The list of submissions critically contains each submission's unique ID in
`instance_id`. If the submissions shall be downloaded and uploaded into another
data warehouse, the `instance_id` can be used to determine whether a record
already exists in the downstream warehouse or not.
This workflow is preferable where the majority of submissions is already 
imported into another downstream data warehouse, and we only want to add new 
submissions, as in submissions which are not already imported into the data 
warehouse.

Furthermore, the `instance_id`s can now be used to retrieve the actual 
submissions.

## Get submission data

In order to import each submission, we need to retrieve the data by 
`instance_id`.

```{r submission_detail}
# One submission
sub <- ruODK::submission_detail(
  Sys.getenv("ODKC_TEST_PID"),
  Sys.getenv("ODKC_TEST_FID"),
  sl$instance_id[[1]],
  url = Sys.getenv("ODKC_TEST_URL"),
  un = Sys.getenv("ODKC_TEST_UN"),
  pw = Sys.getenv("ODKC_TEST_PW")
)

# Multiple submissions
submissions <- tibble::tibble(
  pid = Sys.getenv("ODKC_TEST_PID"),
  fid = Sys.getenv("ODKC_TEST_FID"),
  iid = sl$instance_id,  # this is a vector of multiple instance_ids
  url = Sys.getenv("ODKC_TEST_URL"),
  un = Sys.getenv("ODKC_TEST_UN"),
  pw = Sys.getenv("ODKC_TEST_PW")
) %>% 
  purrr::pmap(ruODK::submission_detail)
```

## Parse submissions
The data in `sub` is one row of the bulk downloaded submissions in `data_quadrat`.
The data in `submissions` represents all (or let's pretend, the selected) 
submissions in `data_quadrat`.
The field `xml` contains the actual submission data including repeating groups.
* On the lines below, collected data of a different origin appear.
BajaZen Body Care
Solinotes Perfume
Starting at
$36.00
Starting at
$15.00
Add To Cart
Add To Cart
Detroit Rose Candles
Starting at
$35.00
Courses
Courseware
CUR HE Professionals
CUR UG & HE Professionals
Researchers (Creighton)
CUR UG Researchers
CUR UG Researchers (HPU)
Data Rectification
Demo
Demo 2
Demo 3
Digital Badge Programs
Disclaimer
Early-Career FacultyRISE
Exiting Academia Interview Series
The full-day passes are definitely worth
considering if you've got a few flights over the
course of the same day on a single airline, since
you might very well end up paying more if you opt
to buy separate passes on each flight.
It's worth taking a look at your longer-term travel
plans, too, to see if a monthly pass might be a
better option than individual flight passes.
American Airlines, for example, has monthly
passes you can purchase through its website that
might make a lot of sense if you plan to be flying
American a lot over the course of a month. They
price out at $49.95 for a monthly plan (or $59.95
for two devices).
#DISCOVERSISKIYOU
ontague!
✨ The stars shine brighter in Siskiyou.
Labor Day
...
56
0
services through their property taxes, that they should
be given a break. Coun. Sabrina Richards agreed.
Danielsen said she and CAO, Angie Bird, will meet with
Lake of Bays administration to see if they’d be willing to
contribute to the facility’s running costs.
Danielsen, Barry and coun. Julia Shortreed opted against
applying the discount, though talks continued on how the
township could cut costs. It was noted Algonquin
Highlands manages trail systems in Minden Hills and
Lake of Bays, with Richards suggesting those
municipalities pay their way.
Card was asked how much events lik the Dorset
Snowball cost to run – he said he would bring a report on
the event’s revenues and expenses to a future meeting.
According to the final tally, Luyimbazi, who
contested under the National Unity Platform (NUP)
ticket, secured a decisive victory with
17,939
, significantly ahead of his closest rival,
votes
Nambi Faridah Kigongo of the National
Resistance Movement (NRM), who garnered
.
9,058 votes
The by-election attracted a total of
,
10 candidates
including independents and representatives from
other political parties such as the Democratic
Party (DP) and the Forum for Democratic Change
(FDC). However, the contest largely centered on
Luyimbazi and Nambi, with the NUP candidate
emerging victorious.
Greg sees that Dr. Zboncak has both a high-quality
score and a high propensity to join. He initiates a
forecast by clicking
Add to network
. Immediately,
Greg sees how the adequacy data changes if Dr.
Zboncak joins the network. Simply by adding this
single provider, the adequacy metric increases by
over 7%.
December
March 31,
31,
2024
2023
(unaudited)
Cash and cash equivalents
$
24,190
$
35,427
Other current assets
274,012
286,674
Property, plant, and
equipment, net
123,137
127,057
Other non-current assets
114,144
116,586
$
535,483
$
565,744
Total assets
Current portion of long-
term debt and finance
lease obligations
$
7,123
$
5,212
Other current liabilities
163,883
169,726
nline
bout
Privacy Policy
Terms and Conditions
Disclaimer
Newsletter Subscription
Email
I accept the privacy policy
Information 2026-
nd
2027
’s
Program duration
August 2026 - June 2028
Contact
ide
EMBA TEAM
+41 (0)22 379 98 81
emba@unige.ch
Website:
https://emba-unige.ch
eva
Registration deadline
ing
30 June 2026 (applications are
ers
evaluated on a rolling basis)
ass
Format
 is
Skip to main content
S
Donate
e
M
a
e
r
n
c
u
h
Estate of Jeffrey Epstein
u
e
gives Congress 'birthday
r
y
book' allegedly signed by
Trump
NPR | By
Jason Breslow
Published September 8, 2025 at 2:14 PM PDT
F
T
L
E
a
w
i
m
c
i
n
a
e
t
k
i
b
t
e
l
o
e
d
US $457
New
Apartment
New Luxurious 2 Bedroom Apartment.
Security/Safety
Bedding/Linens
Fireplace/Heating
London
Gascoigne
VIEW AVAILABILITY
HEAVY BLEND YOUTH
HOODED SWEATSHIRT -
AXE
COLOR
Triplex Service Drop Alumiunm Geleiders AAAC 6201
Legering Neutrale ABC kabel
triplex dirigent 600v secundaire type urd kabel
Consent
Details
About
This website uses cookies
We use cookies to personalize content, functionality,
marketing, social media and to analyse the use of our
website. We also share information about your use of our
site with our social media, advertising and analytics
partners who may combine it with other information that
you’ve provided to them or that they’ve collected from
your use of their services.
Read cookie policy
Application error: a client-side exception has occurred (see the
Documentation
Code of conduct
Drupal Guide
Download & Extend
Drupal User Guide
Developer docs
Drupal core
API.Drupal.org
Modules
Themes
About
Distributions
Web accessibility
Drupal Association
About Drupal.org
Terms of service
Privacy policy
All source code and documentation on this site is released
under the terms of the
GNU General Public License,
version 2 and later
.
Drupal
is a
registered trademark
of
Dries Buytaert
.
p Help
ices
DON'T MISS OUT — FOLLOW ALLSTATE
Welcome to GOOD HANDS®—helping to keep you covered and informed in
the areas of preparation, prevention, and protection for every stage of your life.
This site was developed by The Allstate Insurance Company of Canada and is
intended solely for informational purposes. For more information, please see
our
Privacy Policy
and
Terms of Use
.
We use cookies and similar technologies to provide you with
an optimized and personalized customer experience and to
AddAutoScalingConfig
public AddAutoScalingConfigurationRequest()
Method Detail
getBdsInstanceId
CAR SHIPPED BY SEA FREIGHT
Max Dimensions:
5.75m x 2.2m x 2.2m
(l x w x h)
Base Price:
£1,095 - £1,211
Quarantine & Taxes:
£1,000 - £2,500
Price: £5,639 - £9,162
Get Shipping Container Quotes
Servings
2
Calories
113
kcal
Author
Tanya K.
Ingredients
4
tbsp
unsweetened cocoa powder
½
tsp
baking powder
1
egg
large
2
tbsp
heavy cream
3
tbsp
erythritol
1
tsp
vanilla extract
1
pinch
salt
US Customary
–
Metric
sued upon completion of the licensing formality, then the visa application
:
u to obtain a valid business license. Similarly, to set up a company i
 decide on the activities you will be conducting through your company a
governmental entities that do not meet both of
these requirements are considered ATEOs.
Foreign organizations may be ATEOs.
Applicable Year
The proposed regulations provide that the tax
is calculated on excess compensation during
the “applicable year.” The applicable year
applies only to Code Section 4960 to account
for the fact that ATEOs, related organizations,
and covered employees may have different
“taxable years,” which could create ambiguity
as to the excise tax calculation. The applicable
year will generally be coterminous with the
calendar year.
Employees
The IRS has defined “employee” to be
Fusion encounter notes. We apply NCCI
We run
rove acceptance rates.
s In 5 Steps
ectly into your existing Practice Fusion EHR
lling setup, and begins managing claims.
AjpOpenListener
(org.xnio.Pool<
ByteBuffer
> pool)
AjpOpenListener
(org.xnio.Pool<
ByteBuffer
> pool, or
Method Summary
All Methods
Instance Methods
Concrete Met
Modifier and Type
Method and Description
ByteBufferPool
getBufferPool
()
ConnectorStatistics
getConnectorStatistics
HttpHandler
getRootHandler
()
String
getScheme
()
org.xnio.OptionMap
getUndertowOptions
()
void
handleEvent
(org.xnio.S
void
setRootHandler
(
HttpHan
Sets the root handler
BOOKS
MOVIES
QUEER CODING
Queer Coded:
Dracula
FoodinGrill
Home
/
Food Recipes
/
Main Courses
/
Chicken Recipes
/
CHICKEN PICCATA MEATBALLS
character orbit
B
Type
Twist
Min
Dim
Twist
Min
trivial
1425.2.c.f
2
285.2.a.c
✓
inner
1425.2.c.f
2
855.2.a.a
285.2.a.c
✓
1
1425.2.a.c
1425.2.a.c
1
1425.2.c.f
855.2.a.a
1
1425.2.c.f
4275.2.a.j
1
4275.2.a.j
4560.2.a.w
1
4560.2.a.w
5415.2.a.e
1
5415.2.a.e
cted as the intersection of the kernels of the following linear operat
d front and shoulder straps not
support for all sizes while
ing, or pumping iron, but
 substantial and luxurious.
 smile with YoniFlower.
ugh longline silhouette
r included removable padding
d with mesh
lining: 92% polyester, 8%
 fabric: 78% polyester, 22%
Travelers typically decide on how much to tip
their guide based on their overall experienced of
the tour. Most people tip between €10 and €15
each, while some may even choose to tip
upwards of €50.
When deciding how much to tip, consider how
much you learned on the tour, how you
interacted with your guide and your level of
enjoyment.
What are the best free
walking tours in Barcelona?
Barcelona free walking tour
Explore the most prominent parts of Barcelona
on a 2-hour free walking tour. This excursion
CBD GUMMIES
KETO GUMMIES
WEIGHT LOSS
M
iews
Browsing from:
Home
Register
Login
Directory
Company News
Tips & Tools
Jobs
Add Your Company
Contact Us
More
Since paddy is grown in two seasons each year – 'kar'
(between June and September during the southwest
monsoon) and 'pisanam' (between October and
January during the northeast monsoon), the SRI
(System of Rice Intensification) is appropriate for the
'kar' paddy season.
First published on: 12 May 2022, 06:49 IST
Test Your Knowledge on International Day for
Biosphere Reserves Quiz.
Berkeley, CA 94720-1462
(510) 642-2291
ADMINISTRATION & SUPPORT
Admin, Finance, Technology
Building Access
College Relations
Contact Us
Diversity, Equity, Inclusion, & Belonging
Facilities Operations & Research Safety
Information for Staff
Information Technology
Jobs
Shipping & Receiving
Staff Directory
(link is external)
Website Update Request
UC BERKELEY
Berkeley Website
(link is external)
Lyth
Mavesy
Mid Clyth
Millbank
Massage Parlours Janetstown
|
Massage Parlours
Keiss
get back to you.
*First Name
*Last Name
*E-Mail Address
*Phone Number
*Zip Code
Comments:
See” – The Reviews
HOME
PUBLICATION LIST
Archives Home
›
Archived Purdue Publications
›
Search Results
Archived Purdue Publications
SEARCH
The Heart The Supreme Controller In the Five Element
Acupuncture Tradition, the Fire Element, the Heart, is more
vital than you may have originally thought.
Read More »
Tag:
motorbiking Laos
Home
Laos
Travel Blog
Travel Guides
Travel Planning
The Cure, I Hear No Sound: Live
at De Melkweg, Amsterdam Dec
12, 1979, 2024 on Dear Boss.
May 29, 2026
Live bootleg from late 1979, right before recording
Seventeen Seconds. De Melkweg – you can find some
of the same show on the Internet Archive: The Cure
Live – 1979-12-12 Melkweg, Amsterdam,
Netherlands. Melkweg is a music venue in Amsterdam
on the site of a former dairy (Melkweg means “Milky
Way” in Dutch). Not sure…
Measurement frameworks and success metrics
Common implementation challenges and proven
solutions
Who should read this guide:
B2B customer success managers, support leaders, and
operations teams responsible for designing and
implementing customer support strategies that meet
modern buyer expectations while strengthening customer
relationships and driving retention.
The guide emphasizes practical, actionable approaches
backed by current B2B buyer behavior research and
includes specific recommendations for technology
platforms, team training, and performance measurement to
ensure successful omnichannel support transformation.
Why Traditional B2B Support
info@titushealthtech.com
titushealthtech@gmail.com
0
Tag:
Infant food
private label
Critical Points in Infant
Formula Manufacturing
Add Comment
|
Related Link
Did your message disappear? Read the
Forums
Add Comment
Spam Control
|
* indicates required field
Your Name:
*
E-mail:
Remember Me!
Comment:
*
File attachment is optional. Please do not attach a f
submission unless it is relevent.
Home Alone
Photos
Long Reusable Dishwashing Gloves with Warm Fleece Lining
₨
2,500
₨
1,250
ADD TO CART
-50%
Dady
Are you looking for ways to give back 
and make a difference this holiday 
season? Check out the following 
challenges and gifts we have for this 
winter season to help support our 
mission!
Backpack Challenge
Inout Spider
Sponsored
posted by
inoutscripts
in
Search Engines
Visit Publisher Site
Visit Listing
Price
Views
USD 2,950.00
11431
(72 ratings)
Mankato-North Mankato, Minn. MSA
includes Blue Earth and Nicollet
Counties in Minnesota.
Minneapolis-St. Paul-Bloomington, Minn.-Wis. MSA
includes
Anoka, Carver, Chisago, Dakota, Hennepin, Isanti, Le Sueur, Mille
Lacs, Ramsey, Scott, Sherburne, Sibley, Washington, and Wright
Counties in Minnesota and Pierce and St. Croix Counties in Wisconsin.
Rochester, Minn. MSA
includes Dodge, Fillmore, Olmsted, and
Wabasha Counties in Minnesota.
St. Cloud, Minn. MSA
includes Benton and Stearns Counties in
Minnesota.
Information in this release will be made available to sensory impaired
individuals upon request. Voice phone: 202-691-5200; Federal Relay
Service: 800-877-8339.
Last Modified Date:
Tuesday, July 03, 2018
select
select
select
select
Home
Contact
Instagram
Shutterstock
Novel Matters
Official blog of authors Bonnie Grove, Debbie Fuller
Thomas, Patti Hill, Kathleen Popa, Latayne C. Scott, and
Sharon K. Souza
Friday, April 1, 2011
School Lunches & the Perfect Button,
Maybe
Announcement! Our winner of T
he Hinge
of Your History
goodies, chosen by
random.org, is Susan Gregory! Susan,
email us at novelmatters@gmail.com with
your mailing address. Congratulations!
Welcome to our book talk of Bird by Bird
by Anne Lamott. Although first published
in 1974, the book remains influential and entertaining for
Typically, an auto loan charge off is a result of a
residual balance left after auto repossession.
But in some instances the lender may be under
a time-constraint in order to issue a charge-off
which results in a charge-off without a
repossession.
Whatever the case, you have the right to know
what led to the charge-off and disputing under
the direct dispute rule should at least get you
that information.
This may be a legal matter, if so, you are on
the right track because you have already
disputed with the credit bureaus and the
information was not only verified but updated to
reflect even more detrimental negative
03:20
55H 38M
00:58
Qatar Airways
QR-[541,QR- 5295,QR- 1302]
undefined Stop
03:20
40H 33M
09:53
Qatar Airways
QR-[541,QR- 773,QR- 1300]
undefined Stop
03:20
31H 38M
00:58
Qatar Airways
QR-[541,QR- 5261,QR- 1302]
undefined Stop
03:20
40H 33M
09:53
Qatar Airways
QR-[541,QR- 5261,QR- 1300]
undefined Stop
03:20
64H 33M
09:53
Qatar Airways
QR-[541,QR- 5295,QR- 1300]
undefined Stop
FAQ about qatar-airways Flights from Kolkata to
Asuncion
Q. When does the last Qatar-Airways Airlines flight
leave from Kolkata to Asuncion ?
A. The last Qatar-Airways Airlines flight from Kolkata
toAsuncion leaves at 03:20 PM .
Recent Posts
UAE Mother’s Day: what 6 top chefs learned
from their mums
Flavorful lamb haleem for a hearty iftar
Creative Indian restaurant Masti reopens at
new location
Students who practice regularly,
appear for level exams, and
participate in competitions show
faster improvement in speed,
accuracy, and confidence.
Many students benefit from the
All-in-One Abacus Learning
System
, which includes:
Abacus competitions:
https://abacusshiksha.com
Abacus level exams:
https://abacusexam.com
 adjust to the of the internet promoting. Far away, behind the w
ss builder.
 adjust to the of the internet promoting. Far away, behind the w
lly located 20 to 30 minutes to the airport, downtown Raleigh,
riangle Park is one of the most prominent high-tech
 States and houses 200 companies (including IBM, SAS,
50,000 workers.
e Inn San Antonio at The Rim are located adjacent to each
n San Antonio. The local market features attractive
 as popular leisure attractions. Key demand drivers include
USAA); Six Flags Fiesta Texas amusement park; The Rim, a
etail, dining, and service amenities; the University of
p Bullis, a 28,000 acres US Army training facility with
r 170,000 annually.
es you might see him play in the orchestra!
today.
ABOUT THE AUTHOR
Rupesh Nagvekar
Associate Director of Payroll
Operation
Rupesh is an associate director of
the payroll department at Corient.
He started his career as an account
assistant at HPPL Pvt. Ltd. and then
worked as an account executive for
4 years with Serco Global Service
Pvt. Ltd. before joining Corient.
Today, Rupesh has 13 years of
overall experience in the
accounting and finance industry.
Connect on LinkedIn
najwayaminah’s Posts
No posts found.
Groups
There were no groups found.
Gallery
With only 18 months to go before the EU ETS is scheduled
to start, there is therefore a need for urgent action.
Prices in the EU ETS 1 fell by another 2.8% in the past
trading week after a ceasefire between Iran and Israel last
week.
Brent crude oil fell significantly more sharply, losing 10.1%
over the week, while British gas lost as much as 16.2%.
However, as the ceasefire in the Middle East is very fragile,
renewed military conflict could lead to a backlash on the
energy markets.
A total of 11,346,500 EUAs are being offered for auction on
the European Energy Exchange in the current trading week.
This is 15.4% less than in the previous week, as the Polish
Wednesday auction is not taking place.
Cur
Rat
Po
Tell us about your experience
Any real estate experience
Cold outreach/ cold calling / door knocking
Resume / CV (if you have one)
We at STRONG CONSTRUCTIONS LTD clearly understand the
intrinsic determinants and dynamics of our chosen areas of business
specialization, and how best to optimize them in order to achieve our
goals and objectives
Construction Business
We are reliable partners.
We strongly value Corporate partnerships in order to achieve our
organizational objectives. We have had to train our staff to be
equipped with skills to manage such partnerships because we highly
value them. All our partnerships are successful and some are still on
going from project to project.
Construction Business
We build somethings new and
The structure is different to the output of `ruODK::odata_submission_get`,
therefore `ruODK::odata_submission_parse` does not work for those, as
here we might have repeating groups included in a submission.

```{r}
head(submissions)
```

# Attachments

## List all attachments for one form

```{r attachment_list}
al <- attachment_list(
  Sys.getenv("ODKC_TEST_PID"),
  Sys.getenv("ODKC_TEST_FID"),
  sl$instance_id[[1]],
  url = Sys.getenv("ODKC_TEST_URL"),
  un = Sys.getenv("ODKC_TEST_UN"),
  pw = Sys.getenv("ODKC_TEST_PW")
)
al

attachments <- tibble::tibble(
  pid = Sys.getenv("ODKC_TEST_PID"),
  fid = Sys.getenv("ODKC_TEST_FID"),
  iid = sl$instance_id,  # this is a vector of multiple instance_ids
  url = Sys.getenv("ODKC_TEST_URL"),
  un = Sys.getenv("ODKC_TEST_UN"),
  pw = Sys.getenv("ODKC_TEST_PW")
) %>% 
  purrr::pmap(ruODK::attachment_list)
attachments
```

## Get attachments
While we're working on parsing the submissions into something resembling
`data_quadrat`, we'll demonstrate the use of `ruODK::attachment_get` using
`data_quadrat_raw`, which still contains the plain filenames without prefixed 
local folders.

```{r attachment_get}
data_quadrat_att <- data_quadrat_raw %>% 
  dplyr::mutate(
    location_quadrat_photo = ruODK::attachment_get(
        Sys.getenv("ODKC_TEST_PID"),
        Sys.getenv("ODKC_TEST_FID"),
        meta_instanceID,
        location_quadrat_photo,
        local_dir = t,
        url = Sys.getenv("ODKC_TEST_URL"),
        un = Sys.getenv("ODKC_TEST_UN"),
        pw = Sys.getenv("ODKC_TEST_PW")
    )
    # same for all other attachments
    # requires knowledge or introspection of form schema
  )

# We have file paths...
data_quadrat_att$location_quadrat_photo

# ...and the corresponding files
fs::dir_ls(t, recurse = TRUE)
```

From here, we can use the separately created data tibbles and locally downloaded
attachments to build visualisations as shown in the vignette "odata".